Let them eat cheese
A recent television commercial for cheese depicts an elderly couple feverishly overhauling their adult son’s bedroom. Their inspiration seems to have been 70’s motel décor: jaundiced floral wallpaper, a brown and yellow bedspread, a Hawaiian flavoured lamp, various tacky paintings, pillows, and knick-knacks, and an enormous taxidermied moose head mounted above the bed. The parents hoped to finally get their son to leave home by redecorating his room, but their plans fail: the son would rather - literally and aesthetically – eat cheese.
[Here’s the link for those of you without a television: [http://www.cossette.com/affiche/works/affiche3.asp?lg=en&idRealisation=3274]
While the mammoth moose head dominates the room, it blends seamlessly into the decoration scheme. You might even say that the moose matches the bedspread. Wall coverings, interior design, and lamps go in and out of style, but when does nature become tacky? Surely the moose head is a piece of nature and not part of the world of fashion. Or is it?
In contrast to a trophy head displayed in the home of the hunter who actually killed the beast, when rummaged from yard sales, purchased from a legion, or found in an alley, hunting trophies lose their significance as souvenirs. Strangely enough, as the details of the kill are lost or forgotten, the head also loses its connection with the natural world. The trophy is no longer a particular creature shot by a particular hunter, and without the hunter’s memory of the living animal, the head becomes just another cast-off in a junk store.

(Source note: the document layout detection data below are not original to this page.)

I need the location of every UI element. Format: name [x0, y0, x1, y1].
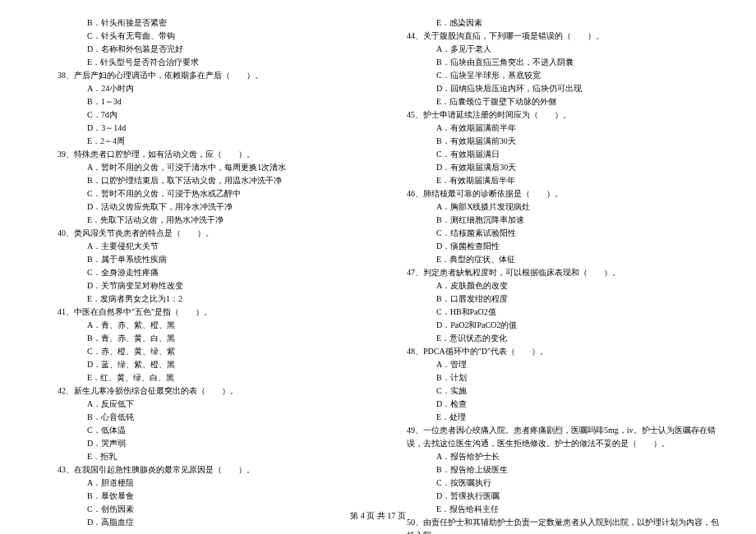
option-line: B．1～3d [58, 95, 374, 108]
option-line: B．青、赤、黄、白、黑 [58, 332, 374, 345]
option-line: D．活动义齿应先取下，用冷水冲洗干净 [58, 200, 374, 214]
option-line: B．针头衔接是否紧密 [58, 16, 374, 30]
option-line: B．计划 [407, 371, 723, 384]
question-line: 45、护士申请延续注册的时间应为（ ）。 [407, 108, 723, 122]
option-line: C．结核菌素试验阳性 [407, 227, 723, 240]
question-line: 42、新生儿寒冷损伤综合征最突出的表（ ）。 [58, 384, 374, 398]
option-line: E．先取下活动义齿，用热水冲洗干净 [58, 214, 374, 227]
option-line: D．暂缓执行医嘱 [407, 490, 723, 503]
option-line: E．拒乳 [58, 450, 374, 463]
question-line: 43、在我国引起急性胰腺炎的最常见原因是（ ）。 [58, 463, 374, 476]
option-line: D．回纳疝块后压迫内环，疝块仍可出现 [407, 82, 723, 95]
question-line: 49、一位患者因心绞痛入院。患者疼痛剧烈，医嘱吗啡5mg，iv。护士认为医嘱存在… [407, 424, 723, 450]
option-line: B．口腔护理结束后，取下活动义齿，用温水冲洗干净 [58, 174, 374, 187]
option-line: B．疝块由直疝三角突出，不进入阴囊 [407, 56, 723, 69]
option-line: B．暴饮暴食 [58, 490, 374, 503]
page-content: B．针头衔接是否紧密C．针头有无弯曲、带钩D．名称和外包装是否完好E．针头型号是… [0, 0, 756, 534]
option-line: A．管理 [407, 358, 723, 371]
option-line: A．暂时不用的义齿，可浸于清水中，每周更换1次清水 [58, 161, 374, 174]
option-line: C．有效期届满日 [407, 148, 723, 161]
option-line: D．痰菌检查阳性 [407, 240, 723, 253]
option-line: C．全身游走性疼痛 [58, 266, 374, 279]
option-line: A．胸部X线摄片发现病灶 [407, 200, 723, 214]
option-line: D．PaO2和PaCO2的值 [407, 319, 723, 332]
option-line: C．HB和PaO2值 [407, 306, 723, 319]
option-line: D．名称和外包装是否完好 [58, 43, 374, 56]
option-line: C．低体温 [58, 424, 374, 437]
option-line: C．疝块呈半球形，基底较宽 [407, 69, 723, 82]
option-line: A．多见于老人 [407, 43, 723, 56]
option-line: E．发病者男女之比为1：2 [58, 292, 374, 306]
option-line: A．报告给护士长 [407, 450, 723, 463]
option-line: C．实施 [407, 384, 723, 398]
question-line: 46、肺结核最可靠的诊断依据是（ ）。 [407, 187, 723, 200]
option-line: B．测红细胞沉降率加速 [407, 214, 723, 227]
question-line: 44、关于腹股沟直疝，下列哪一项是错误的（ ）。 [407, 30, 723, 43]
option-line: A．有效期届满前半年 [407, 122, 723, 135]
option-line: A．胆道梗阻 [58, 476, 374, 490]
page-footer: 第 4 页 共 17 页 [0, 510, 756, 522]
option-line: D．哭声弱 [58, 437, 374, 450]
option-line: C．按医嘱执行 [407, 476, 723, 490]
option-line: E．2～4周 [58, 135, 374, 148]
option-line: B．有效期届满前30天 [407, 135, 723, 148]
option-line: C．7d内 [58, 108, 374, 122]
option-line: E．处理 [407, 411, 723, 424]
option-line: E．针头型号是否符合治疗要求 [58, 56, 374, 69]
option-line: A．青、赤、紫、橙、黑 [58, 319, 374, 332]
question-line: 38、产后产妇的心理调适中，依赖期多在产后（ ）。 [58, 69, 374, 82]
option-line: A．反应低下 [58, 398, 374, 411]
option-line: B．报告给上级医生 [407, 463, 723, 476]
option-line: A．24小时内 [58, 82, 374, 95]
option-line: E．意识状态的变化 [407, 332, 723, 345]
option-line: D．3～14d [58, 122, 374, 135]
option-line: B．心音低钝 [58, 411, 374, 424]
option-line: E．疝囊颈位于腹壁下动脉的外侧 [407, 95, 723, 108]
right-column: E．感染因素44、关于腹股沟直疝，下列哪一项是错误的（ ）。A．多见于老人B．疝… [390, 16, 723, 534]
option-line: C．暂时不用的义齿，可浸于热水或乙醇中 [58, 187, 374, 200]
option-line: E．典型的症状、体征 [407, 253, 723, 266]
option-line: E．红、黄、绿、白、黑 [58, 371, 374, 384]
option-line: E．有效期届满后半年 [407, 174, 723, 187]
option-line: A．主要侵犯大关节 [58, 240, 374, 253]
question-line: 40、类风湿关节炎患者的特点是（ ）。 [58, 227, 374, 240]
option-line: D．有效期届满后30天 [407, 161, 723, 174]
option-line: A．皮肤颜色的改变 [407, 279, 723, 292]
question-line: 48、PDCA循环中的"D"代表（ ）。 [407, 345, 723, 358]
question-line: 39、特殊患者口腔护理，如有活动义齿，应（ ）。 [58, 148, 374, 161]
left-column: B．针头衔接是否紧密C．针头有无弯曲、带钩D．名称和外包装是否完好E．针头型号是… [58, 16, 390, 534]
option-line: C．针头有无弯曲、带钩 [58, 30, 374, 43]
option-line: C．赤、橙、黄、绿、紫 [58, 345, 374, 358]
option-line: B．属于单系统性疾病 [58, 253, 374, 266]
option-line: D．关节病变呈对称性改变 [58, 279, 374, 292]
option-line: D．检查 [407, 398, 723, 411]
option-line: B．口唇发绀的程度 [407, 292, 723, 306]
question-line: 41、中医在自然界中"五色"是指（ ）。 [58, 306, 374, 319]
question-line: 47、判定患者缺氧程度时，可以根据临床表现和（ ）。 [407, 266, 723, 279]
option-line: D．蓝、绿、紫、橙、黑 [58, 358, 374, 371]
option-line: E．感染因素 [407, 16, 723, 30]
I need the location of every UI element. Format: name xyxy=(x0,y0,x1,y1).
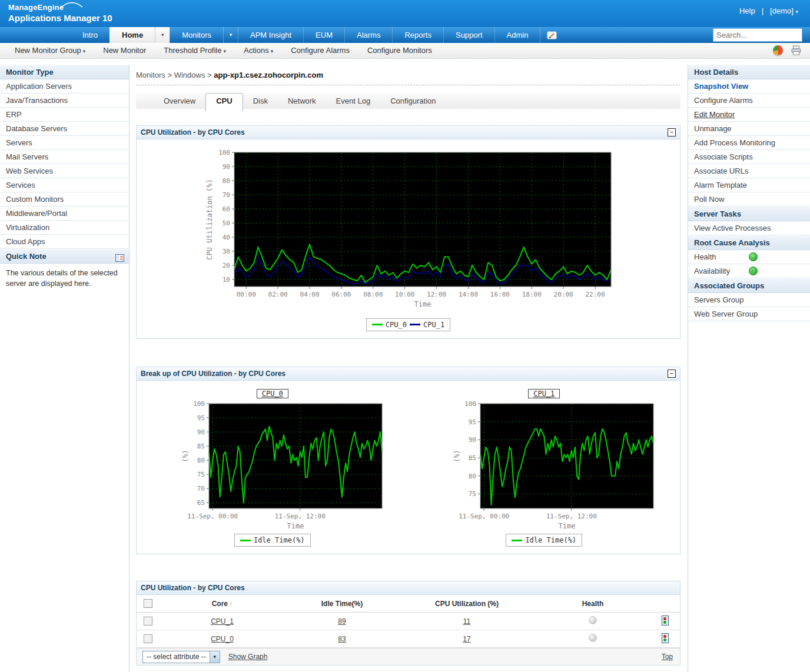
quick-note-text: The various details of the selected serv… xyxy=(0,264,129,289)
sidebar-item-custom-monitors[interactable]: Custom Monitors xyxy=(0,192,129,207)
legend-label: CPU_0 xyxy=(386,321,407,329)
right-item-configure-alarms[interactable]: Configure Alarms xyxy=(688,94,810,108)
nav-tab-intro[interactable]: Intro xyxy=(71,27,109,43)
traffic-light-icon[interactable] xyxy=(662,616,669,626)
printer-icon[interactable] xyxy=(791,45,802,55)
toolbar-item-configure-monitors[interactable]: Configure Monitors xyxy=(358,43,441,58)
nav-tab-arrow-icon[interactable]: ▾ xyxy=(155,27,170,43)
cpu1-link[interactable]: CPU_1 xyxy=(528,389,560,398)
util-value-link[interactable]: 17 xyxy=(463,635,470,643)
util-value-link[interactable]: 11 xyxy=(463,617,470,626)
sidebar-item-java-transactions[interactable]: Java/Transactions xyxy=(0,94,129,108)
tab-event-log[interactable]: Event Log xyxy=(326,93,381,109)
right-item-snapshot-view[interactable]: Snapshot View xyxy=(688,79,810,94)
right-item-availability[interactable]: Availability↑ xyxy=(688,264,810,278)
svg-text:11-Sep, 12:00: 11-Sep, 12:00 xyxy=(546,513,597,520)
toolbar-item-new-monitor-group[interactable]: New Monitor Group▾ xyxy=(6,43,94,58)
nav-tab-support[interactable]: Support xyxy=(443,27,494,43)
attribute-select[interactable]: -- select attribute -- ▼ xyxy=(142,651,220,663)
panel-header: CPU Utilization - by CPU Cores xyxy=(137,581,680,595)
sidebar-item-cloud-apps[interactable]: Cloud Apps xyxy=(0,235,129,249)
column-header-actions xyxy=(650,595,680,613)
toolbar-item-threshold-profile[interactable]: Threshold Profile▾ xyxy=(155,43,235,58)
main-content: Monitors > Windows > app-xp1.csez.zohoco… xyxy=(136,65,680,672)
user-menu[interactable]: [demo] ▾ xyxy=(770,6,798,15)
toolbar-item-configure-alarms[interactable]: Configure Alarms xyxy=(282,43,358,58)
select-all-checkbox[interactable] xyxy=(144,599,152,608)
svg-text:70: 70 xyxy=(223,191,230,199)
column-header-core[interactable]: Core ↑ xyxy=(159,595,286,613)
sidebar-item-mail-servers[interactable]: Mail Servers xyxy=(0,150,129,164)
sidebar-item-servers[interactable]: Servers xyxy=(0,136,129,150)
tab-overview[interactable]: Overview xyxy=(154,93,205,109)
sidebar-item-web-services[interactable]: Web Services xyxy=(0,164,129,178)
right-item-health[interactable]: Health xyxy=(688,250,810,264)
row-checkbox[interactable] xyxy=(144,617,152,626)
svg-text:20: 20 xyxy=(223,262,230,270)
sidebar-item-services[interactable]: Services xyxy=(0,178,129,192)
sidebar-item-middleware-portal[interactable]: Middleware/Portal xyxy=(0,207,129,221)
select-arrow-icon: ▼ xyxy=(210,651,220,663)
svg-text:14:00: 14:00 xyxy=(459,291,478,298)
sidebar-item-erp[interactable]: ERP xyxy=(0,108,129,122)
nav-tab-home[interactable]: Home xyxy=(109,27,155,43)
right-item-add-process-monitoring[interactable]: Add Process Monitoring xyxy=(688,136,810,150)
view-tabs: OverviewCPUDiskNetworkEvent LogConfigura… xyxy=(136,93,680,109)
right-item-unmanage[interactable]: Unmanage xyxy=(688,122,810,136)
svg-text:Time: Time xyxy=(414,300,431,308)
brand-line2: Applications Manager 10 xyxy=(8,13,112,23)
monitor-type-list: Application ServersJava/TransactionsERPD… xyxy=(0,79,129,249)
row-checkbox[interactable] xyxy=(144,634,152,643)
health-status-icon xyxy=(589,634,597,642)
nav-tab-monitors[interactable]: Monitors xyxy=(170,27,223,43)
right-item-view-active-processes[interactable]: View Active Processes xyxy=(688,221,810,235)
tab-cpu[interactable]: CPU xyxy=(205,93,243,111)
idle-value-link[interactable]: 83 xyxy=(338,635,346,643)
column-header-util[interactable]: CPU Utilization (%) xyxy=(399,595,535,613)
show-graph-link[interactable]: Show Graph xyxy=(228,653,268,661)
sidebar-item-virtualization[interactable]: Virtualization xyxy=(0,221,129,235)
nav-tab-eum[interactable]: EUM xyxy=(303,27,344,43)
tab-configuration[interactable]: Configuration xyxy=(380,93,446,109)
right-item-edit-monitor[interactable]: Edit Monitor xyxy=(688,108,810,122)
right-item-alarm-template[interactable]: Alarm Template xyxy=(688,178,810,192)
nav-tab-apm-insight[interactable]: APM Insight xyxy=(238,27,303,43)
right-item-web-server-group[interactable]: Web Server Group xyxy=(688,307,810,321)
collapse-icon[interactable]: − xyxy=(668,128,676,137)
nav-tab-arrow-icon[interactable]: ▾ xyxy=(223,27,238,43)
breadcrumb-windows[interactable]: Windows xyxy=(174,71,205,79)
panel-body: 10203040506070809010000:0002:0004:0006:0… xyxy=(137,139,680,338)
right-item-associate-scripts[interactable]: Associate Scripts xyxy=(688,150,810,164)
pie-chart-icon[interactable] xyxy=(773,45,783,55)
column-header-idle[interactable]: Idle Time(%) xyxy=(286,595,399,613)
traffic-light-icon[interactable] xyxy=(662,633,669,643)
right-item-associate-urls[interactable]: Associate URLs xyxy=(688,164,810,178)
svg-text:80: 80 xyxy=(469,472,476,480)
nav-tab-reports[interactable]: Reports xyxy=(392,27,443,43)
toolbar-item-actions[interactable]: Actions▾ xyxy=(235,43,282,58)
toolbar-item-new-monitor[interactable]: New Monitor xyxy=(94,43,155,58)
section-header-root-cause-analysis: Root Cause Analysis xyxy=(688,235,810,250)
cpu0-link[interactable]: CPU_0 xyxy=(257,389,288,398)
right-item-poll-now[interactable]: Poll Now xyxy=(688,192,810,207)
search-input[interactable] xyxy=(713,31,810,39)
core-link[interactable]: CPU_0 xyxy=(211,635,234,643)
idle-value-link[interactable]: 89 xyxy=(338,617,346,626)
nav-tab-admin[interactable]: Admin xyxy=(494,27,540,43)
tab-disk[interactable]: Disk xyxy=(243,93,278,109)
sidebar-item-database-servers[interactable]: Database Servers xyxy=(0,122,129,136)
tab-network[interactable]: Network xyxy=(278,93,326,109)
core-link[interactable]: CPU_1 xyxy=(211,617,234,626)
svg-text:40: 40 xyxy=(223,234,230,241)
help-link[interactable]: Help xyxy=(739,6,755,15)
table-header-row: Core ↑ Idle Time(%) CPU Utilization (%) … xyxy=(137,595,680,613)
sidebar-item-application-servers[interactable]: Application Servers xyxy=(0,79,129,94)
edit-dashboard-icon[interactable] xyxy=(540,27,564,43)
breadcrumb-separator: > xyxy=(207,71,214,79)
breadcrumb-monitors[interactable]: Monitors xyxy=(136,71,165,79)
column-header-health[interactable]: Health xyxy=(535,595,650,613)
right-item-servers-group[interactable]: Servers Group xyxy=(688,293,810,307)
top-link[interactable]: Top xyxy=(662,653,673,661)
collapse-icon[interactable]: − xyxy=(668,370,676,378)
nav-tab-alarms[interactable]: Alarms xyxy=(344,27,392,43)
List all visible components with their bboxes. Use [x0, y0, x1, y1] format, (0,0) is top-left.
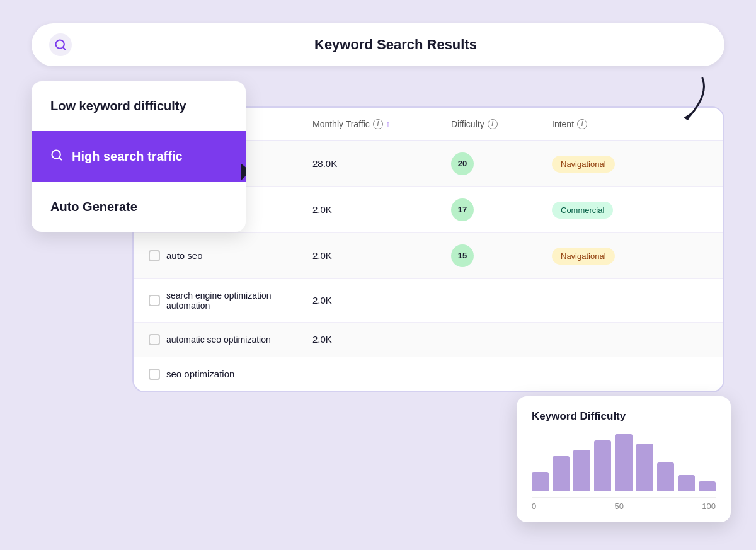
- intent-cell: Navigational: [552, 158, 665, 169]
- kd-bar: [678, 475, 695, 491]
- search-bar: Keyword Search Results: [32, 23, 724, 66]
- keyword-text: seo optimization: [166, 369, 234, 379]
- dropdown-item-auto-generate[interactable]: Auto Generate: [32, 182, 246, 232]
- intent-cell: Navigational: [552, 250, 665, 261]
- keyword-cell: automatic seo optimization: [149, 334, 312, 345]
- difficulty-cell: 20: [451, 152, 552, 175]
- svg-marker-2: [684, 112, 693, 120]
- page-title: Keyword Search Results: [84, 37, 707, 53]
- axis-label-0: 0: [532, 501, 536, 511]
- arrow-indicator: [655, 75, 712, 128]
- kd-chart-title: Keyword Difficulty: [532, 410, 716, 423]
- kd-bar: [636, 444, 653, 491]
- kd-bar: [699, 481, 716, 491]
- keyword-difficulty-chart: Keyword Difficulty 0 50 100: [517, 396, 731, 522]
- intent-badge: Commercial: [552, 202, 613, 219]
- kd-bar: [594, 440, 611, 491]
- search-icon: [49, 33, 72, 56]
- traffic-cell: 2.0K: [312, 204, 451, 215]
- dropdown-item-high-search-traffic[interactable]: High search traffic: [32, 131, 246, 182]
- intent-badge: Navigational: [552, 156, 615, 173]
- keyword-text: search engine optimization automation: [166, 290, 312, 311]
- table-row: auto seo 2.0K 15 Navigational: [134, 233, 723, 279]
- cursor-pointer: [241, 163, 246, 188]
- row-checkbox[interactable]: [149, 369, 160, 380]
- dropdown-item-label: Auto Generate: [50, 200, 137, 214]
- kd-bars: [532, 434, 716, 491]
- table-row: seo optimization: [134, 357, 723, 391]
- keyword-cell: seo optimization: [149, 369, 312, 380]
- difficulty-badge: 15: [451, 244, 474, 267]
- kd-bar: [657, 462, 674, 491]
- dropdown-menu: Low keyword difficulty High search traff…: [32, 81, 246, 232]
- difficulty-cell: 17: [451, 198, 552, 221]
- difficulty-cell: 15: [451, 244, 552, 267]
- column-header-intent: Intent i: [552, 119, 665, 129]
- svg-marker-5: [241, 163, 246, 184]
- keyword-text: automatic seo optimization: [166, 335, 271, 345]
- difficulty-badge: 17: [451, 198, 474, 221]
- kd-bar: [615, 434, 632, 491]
- kd-bar: [553, 456, 570, 491]
- axis-label-100: 100: [702, 501, 716, 511]
- traffic-cell: 2.0K: [312, 250, 451, 261]
- row-checkbox[interactable]: [149, 250, 160, 261]
- table-row: automatic seo optimization 2.0K: [134, 323, 723, 357]
- column-header-difficulty: Difficulty i: [451, 119, 552, 129]
- sort-icon[interactable]: ↑: [386, 120, 390, 129]
- content-area: Low keyword difficulty High search traff…: [32, 81, 724, 510]
- difficulty-badge: 20: [451, 152, 474, 175]
- kd-bar: [532, 472, 549, 491]
- traffic-cell: 2.0K: [312, 295, 451, 306]
- keyword-cell: auto seo: [149, 250, 312, 261]
- intent-cell: Commercial: [552, 204, 665, 215]
- keyword-cell: search engine optimization automation: [149, 290, 312, 311]
- traffic-info-icon[interactable]: i: [373, 119, 383, 129]
- keyword-text: auto seo: [166, 250, 203, 261]
- dropdown-item-label: Low keyword difficulty: [50, 99, 186, 113]
- traffic-cell: 28.0K: [312, 158, 451, 169]
- difficulty-info-icon[interactable]: i: [488, 119, 498, 129]
- table-row: search engine optimization automation 2.…: [134, 279, 723, 323]
- row-checkbox[interactable]: [149, 295, 160, 306]
- traffic-cell: 2.0K: [312, 334, 451, 345]
- search-icon-active: [50, 149, 63, 164]
- svg-line-1: [63, 47, 66, 49]
- intent-info-icon[interactable]: i: [577, 119, 587, 129]
- intent-badge: Navigational: [552, 248, 615, 265]
- column-header-traffic: Monthly Traffic i ↑: [312, 119, 451, 129]
- row-checkbox[interactable]: [149, 334, 160, 345]
- kd-bar: [573, 450, 590, 491]
- kd-axis: 0 50 100: [532, 497, 716, 511]
- dropdown-item-low-keyword-difficulty[interactable]: Low keyword difficulty: [32, 81, 246, 131]
- svg-line-4: [59, 157, 62, 159]
- dropdown-item-label: High search traffic: [72, 149, 183, 164]
- main-container: Keyword Search Results Low keyword diffi…: [32, 23, 724, 527]
- axis-label-50: 50: [615, 501, 624, 511]
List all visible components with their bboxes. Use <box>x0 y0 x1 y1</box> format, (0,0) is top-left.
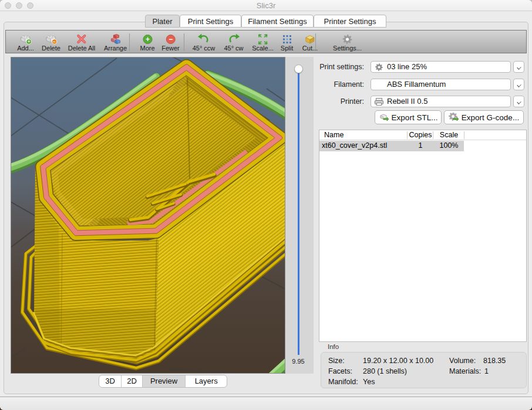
svg-text:−: − <box>169 35 173 43</box>
svg-text:+: + <box>145 35 149 43</box>
svg-text:−: − <box>53 39 56 45</box>
svg-text:+: + <box>28 39 31 45</box>
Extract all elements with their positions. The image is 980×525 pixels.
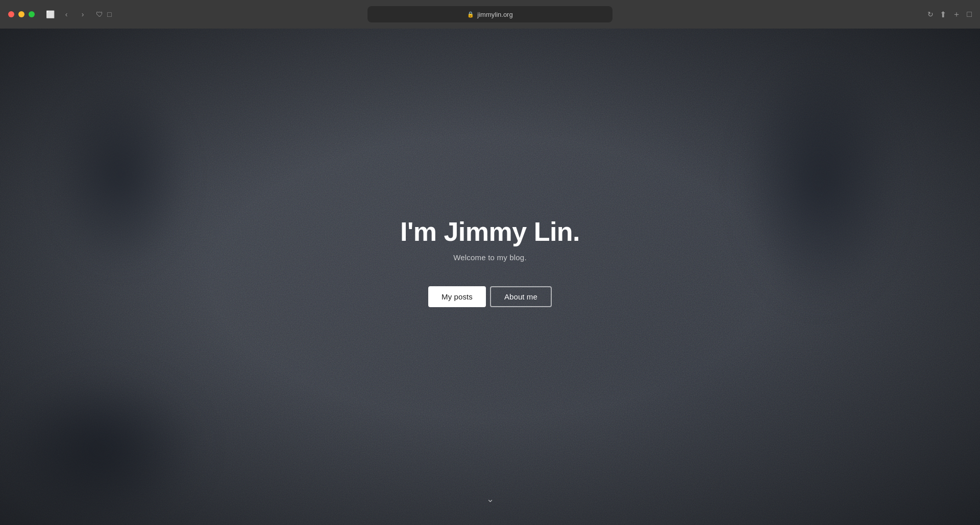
traffic-lights <box>8 11 35 17</box>
close-button[interactable] <box>8 11 14 17</box>
address-bar[interactable]: 🔒 jimmylin.org <box>368 6 612 22</box>
minimize-button[interactable] <box>18 11 24 17</box>
sidebar-toggle[interactable]: ⬜ <box>43 7 57 21</box>
browser-left-icons: 🛡 □ <box>96 10 111 18</box>
privacy-icon: 🛡 <box>96 10 103 18</box>
hero-title: I'm Jimmy Lin. <box>400 216 580 247</box>
website-content: I'm Jimmy Lin. Welcome to my blog. My po… <box>0 29 980 525</box>
forward-button[interactable]: › <box>76 7 90 21</box>
hero-subtitle: Welcome to my blog. <box>453 253 527 262</box>
browser-navigation: ⬜ ‹ › <box>43 7 90 21</box>
hero-section: I'm Jimmy Lin. Welcome to my blog. My po… <box>0 29 980 525</box>
my-posts-button[interactable]: My posts <box>428 286 486 307</box>
browser-chrome: ⬜ ‹ › 🛡 □ 🔒 jimmylin.org ↻ ⬆ ＋ □ <box>0 0 980 29</box>
hero-buttons: My posts About me <box>428 286 552 307</box>
new-tab-button[interactable]: ＋ <box>952 9 961 20</box>
back-button[interactable]: ‹ <box>59 7 74 21</box>
about-me-button[interactable]: About me <box>490 286 552 307</box>
browser-right-actions: ↻ ⬆ ＋ □ <box>927 9 972 20</box>
lock-icon: 🔒 <box>467 11 474 18</box>
url-text: jimmylin.org <box>477 11 512 18</box>
scroll-down-chevron[interactable]: ⌄ <box>486 493 494 505</box>
tabs-button[interactable]: □ <box>967 10 972 19</box>
tab-icon: □ <box>107 10 111 18</box>
reload-button[interactable]: ↻ <box>927 10 934 18</box>
share-button[interactable]: ⬆ <box>940 10 946 19</box>
maximize-button[interactable] <box>29 11 35 17</box>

But as cast-offs, heads take on an entirely new meaning. In the North American imagination second-hand trophies have long been synonymous with all things hick, kitsch, or tongue-in-cheek. Dusty heads and antlers mounted in restaurants, gas stations, and bowling alleys are as much a part of the backwater-American landscape as plastic pink flamingos and velvet paintings of Elvis. Like the cheese commercial’s moose, the heads are not really part of nature anymore, but have become belovedly crass relics of an outdated or outmoded lifestyle. What remains is that particularly American flavour of cheese: the Daniel Boone aesthetic. Part tall tale, part Old West, part diner décor, the Boone aesthetic belongs to log cabins and hunting lodges, red plaid shirts, lamps made from deer hooves, and of course tacky taxidermy.
Perhaps the king of the Boone aesthetic is the jackalope, which you can buy on ebay for about 60$ US. A mock totem of the Old West known as the “warrior rabbit,” the jackalope is a rare breed of jackrabbit endowed with antlers indigenous to Douglas, Wyoming. Stories of its particularities abound. The jackalope has an uncanny knack of mimicking the human voice and in the old days was known to join in around the campfire to sing sad cowboy songs. It is highly aggressive, but can always be mollified with whisky. You can also purchase a jackalope hunting licence from the Douglas Chamber of Commerce although regulations stipulate that hunting can only occur on June 31st between midnight and 2am and the hunter must have an IQ lower than 72. [read more about jackalopes +]
While purchasing an actual head is perhaps only for connoisseurs of kitsch with the darkest irony, the Boone aesthetic lays at the heart of several plastic adaptations of the traditional hunting trophy. The most well known is Billy Bass, a plastic fish mounted on a wooden plaque, which was suddendly in every hardware or gag store. Press a button, and Billy flaps his tail and croons out “Take Me to the River” or “Don’t Worry, Be Happy.”
The idea of a fishing or hunting trophy - that is, an animal which was ripped from life, shot, stuffed, and put on display - contentedly singing is supremely ridiculous, and Billy had an admittedly short lived gag appeal, but the mockery has recently been repackaged in the form of Buck the Animated Deer, a plastic replica of deer’s head which will jovially lead a group of drunkards in a delightful karaoke session.
The difference between Billy and Buck and the jackalope is, of course, that the jackalope or rather the jackrabbit was once a live animal that has been shot and stuffed. Yet, such harsh realities are softened by the mail order delivery (no hunting necessary), the hoax legend, and add-on antlers. Whether plastic or not, the comic take on a hunter’s tall tale squelches in the pleasures of bad taste, and most of us – even if we are against hunting – cannot help but smirk. It is this smirk that the advertising agents for the Dairy Farmers of Canada were counting on. Reactions to the commercial’s moose head are not “disgusting: you’ve killed a moose,” but rather “disgusting: what bad décor.” We interpret the moose head not as a piece of nature but as a pleasurably tacky decorator item: a triumph of the Daniel Boone aesthetic.